Thursday, July 18, 2013
The Treadmill
I'm not sure how I feel about the treadmill. (I know, what a surprise). On the one hand, yes, it's good exercise, and you can simulate, to a degree, outside conditions, but on the other...I feel like the hamster. Or that I should be generating electricity. In German, there are two different words for a treadmill that's a punishment, and the one at the gym. The first one is a Tretmuehle, literally treadmill, and with mill being in there, implies that maybe this is how grain was milled, when there was no wind or water power. The other one, the one at the gym, is a Laufband, which is a running band, or belt. Also quite literal, but without the overtones of the workhouse. A rare moment where German is more humane than English.

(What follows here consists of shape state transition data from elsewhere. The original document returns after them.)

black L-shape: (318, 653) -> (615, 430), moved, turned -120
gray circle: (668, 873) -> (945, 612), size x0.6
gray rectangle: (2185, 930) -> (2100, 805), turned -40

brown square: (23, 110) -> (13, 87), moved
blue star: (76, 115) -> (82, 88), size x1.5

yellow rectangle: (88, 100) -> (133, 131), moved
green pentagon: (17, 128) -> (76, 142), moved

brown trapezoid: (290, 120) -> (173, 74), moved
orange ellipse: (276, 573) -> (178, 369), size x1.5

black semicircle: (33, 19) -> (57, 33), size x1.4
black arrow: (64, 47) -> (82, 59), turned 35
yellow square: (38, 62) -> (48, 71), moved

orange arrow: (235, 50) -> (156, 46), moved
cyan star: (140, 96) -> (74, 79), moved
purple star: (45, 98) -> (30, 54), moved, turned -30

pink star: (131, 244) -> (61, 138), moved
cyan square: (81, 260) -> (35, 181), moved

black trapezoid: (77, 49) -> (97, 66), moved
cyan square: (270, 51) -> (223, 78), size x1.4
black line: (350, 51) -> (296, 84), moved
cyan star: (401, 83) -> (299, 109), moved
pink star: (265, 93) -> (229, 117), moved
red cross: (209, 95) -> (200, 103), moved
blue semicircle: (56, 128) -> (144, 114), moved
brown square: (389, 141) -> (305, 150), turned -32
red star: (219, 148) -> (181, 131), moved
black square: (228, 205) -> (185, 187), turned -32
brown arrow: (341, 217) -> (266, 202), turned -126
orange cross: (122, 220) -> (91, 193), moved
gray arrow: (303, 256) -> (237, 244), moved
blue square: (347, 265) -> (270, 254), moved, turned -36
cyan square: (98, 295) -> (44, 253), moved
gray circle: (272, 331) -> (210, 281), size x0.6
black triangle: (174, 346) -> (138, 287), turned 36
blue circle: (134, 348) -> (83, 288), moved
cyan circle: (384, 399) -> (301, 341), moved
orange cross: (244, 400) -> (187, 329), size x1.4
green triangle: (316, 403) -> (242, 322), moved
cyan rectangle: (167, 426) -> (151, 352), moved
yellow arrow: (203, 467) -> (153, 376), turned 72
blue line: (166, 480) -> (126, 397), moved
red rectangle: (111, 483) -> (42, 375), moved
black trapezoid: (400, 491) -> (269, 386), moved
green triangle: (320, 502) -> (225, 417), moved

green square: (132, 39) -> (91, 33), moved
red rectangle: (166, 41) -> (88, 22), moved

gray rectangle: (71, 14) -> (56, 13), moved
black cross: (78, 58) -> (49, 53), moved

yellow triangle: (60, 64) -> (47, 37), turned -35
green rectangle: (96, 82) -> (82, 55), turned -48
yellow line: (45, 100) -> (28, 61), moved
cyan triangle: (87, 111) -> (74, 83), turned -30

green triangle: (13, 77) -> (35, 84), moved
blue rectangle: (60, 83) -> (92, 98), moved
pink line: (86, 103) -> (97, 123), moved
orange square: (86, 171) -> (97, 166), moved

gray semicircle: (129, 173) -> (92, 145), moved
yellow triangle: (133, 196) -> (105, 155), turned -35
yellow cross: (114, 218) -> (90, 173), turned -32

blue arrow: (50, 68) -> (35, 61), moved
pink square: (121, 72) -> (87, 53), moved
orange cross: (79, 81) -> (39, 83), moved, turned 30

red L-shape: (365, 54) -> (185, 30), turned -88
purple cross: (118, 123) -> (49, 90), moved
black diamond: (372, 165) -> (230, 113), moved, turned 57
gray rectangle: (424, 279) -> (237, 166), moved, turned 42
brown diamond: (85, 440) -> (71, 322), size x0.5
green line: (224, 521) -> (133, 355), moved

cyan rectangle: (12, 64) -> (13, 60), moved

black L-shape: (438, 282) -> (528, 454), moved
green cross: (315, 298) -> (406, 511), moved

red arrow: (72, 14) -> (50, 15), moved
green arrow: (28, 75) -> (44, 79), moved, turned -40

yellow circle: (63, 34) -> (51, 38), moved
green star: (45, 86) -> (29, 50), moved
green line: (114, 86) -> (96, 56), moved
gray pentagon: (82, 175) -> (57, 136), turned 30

Anyway, I decided to start concentrating on the treadmill. In about a year, I hope to go to Paris with my daughter, for her 30th birthday. I want to be able to walk everywhere I want to, once I'm there. The elliptical is lovely, and the recumbent bike will get you what you want, as well, but there's only one where you walk, and that's the treadmill.
My trainer had set up a lovely program, with my hitting this heartrate for this long and that heartate for that long, and there wasn't a chance in hell I was going to do any of that. I still have trouble walking any distance without beginning to list, so that wasn't happening. But we had a discussion on Monday, when I was there and I realized that I needed to be doing something, really. So, even though I was sort of destroyed from the other workout, the one with the 10-second planks on the hard bosu, etc, I went and did 35 minutes on the treadmill. And, surprise, surprise, I actually felt good and thought about it during the week. I didn't get back until today and maybe because I wasn't all hyped up from the other workout, or maybe because it's 95 degrees most of the time right now, I didn't have the oomph to get up to 2.5, the way I did before. So I did 2.2 for 40 minutes.
And I was impressed! I kept my hands on the sensors, so I could see my heartrate (and it never got above 96, which I think is actually a decent indicator that I probably won't drop dead in Paris) but I wasn't using them for support, either. It always annoys me when I see people running or walking and they're holding themselves up with their arms. Unless someone told them to do that, they're not doing any good. But anyway. So I did that. I managed a whole 40 minutes, without a break. without sitting down on a park bench, without anything. I will say that once I got outside and in my car (where I was very happy to have the iced tea I had bought before) I kept saying, "Fuck me!" but that was partly because it was so hot. And I was so hot.
I have great hopes for more walking on the treadmill. I'm not killing myself and I'm actually pretty good about putting up the speed, and my goal, no matter what my trainer says, is endurance. I want to be able to walk a long distance at a measured pace, not do sprints or dashes or any of that, though I'll try those too. I want to be able to walk from Hoyt Street in Brooklyn to 44th and 6th without stopping, including climbing the steps on the Brooklyn Bridge. I want to be able to climb up to the castle in Marburg. I hear Montparnasse has a pretty good hill. While I'm at it, I'd like to climb Mount Royal once more, though probably not in a pair of 3" heels, which is what I more or less accidentally did the first and last time I climbed it. I got a lot of funny looks, too, but come on! It's PAVED!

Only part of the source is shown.